▶ [ACTION ITEM]:
Wherever a picture appears, leave it out; set down everything else in the records exactly.

▶ [EXCERPTED RECORDS]:
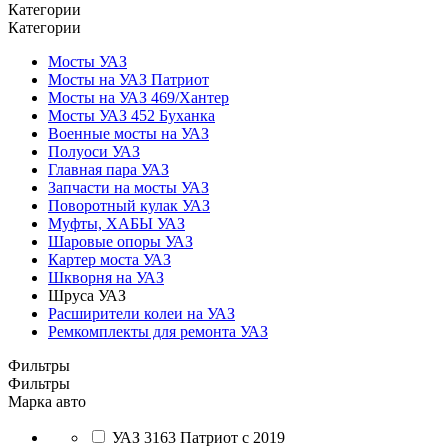
Категории
Категории
Мосты УАЗ
Мосты на УАЗ Патриот
Мосты на УАЗ 469/Хантер
Мосты УАЗ 452 Буханка
Военные мосты на УАЗ
Полуоси УАЗ
Главная пара УАЗ
Запчасти на мосты УАЗ
Поворотный кулак УАЗ
Муфты, ХАБЫ УАЗ
Шаровые опоры УАЗ
Картер моста УАЗ
Шкворня на УАЗ
Шруса УАЗ
Расширители колеи на УАЗ
Ремкомплекты для ремонта УАЗ
Фильтры
Фильтры
Марка авто
УАЗ 3163 Патриот с 2019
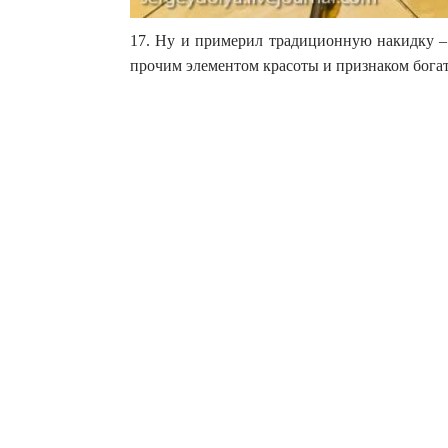
17. Ну и примерил традиционную накидку – 
прочим элементом красоты и признаком богат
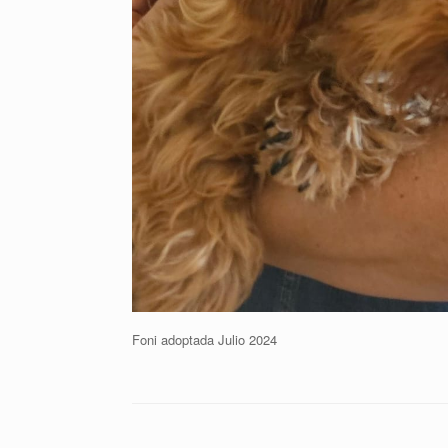
Foni adoptada Julio 2024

▶ [REPLY]:
Категории
Категории
Мосты УАЗ
Мосты на УАЗ Патриот
Мосты на УАЗ 469/Хантер
Мосты УАЗ 452 Буханка
Военные мосты на УАЗ
Полуоси УАЗ
Главная пара УАЗ
Запчасти на мосты УАЗ
Поворотный кулак УАЗ
Муфты, ХАБЫ УАЗ
Шаровые опоры УАЗ
Картер моста УАЗ
Шкворня на УАЗ
Шруса УАЗ
Расширители колеи на УАЗ
Ремкомплекты для ремонта УАЗ
Фильтры
Фильтры
Марка авто
УАЗ 3163 Патриот с 2019
17. Ну и примерил традиционную накидку – 
прочим элементом красоты и признаком богат
Foni adoptada Julio 2024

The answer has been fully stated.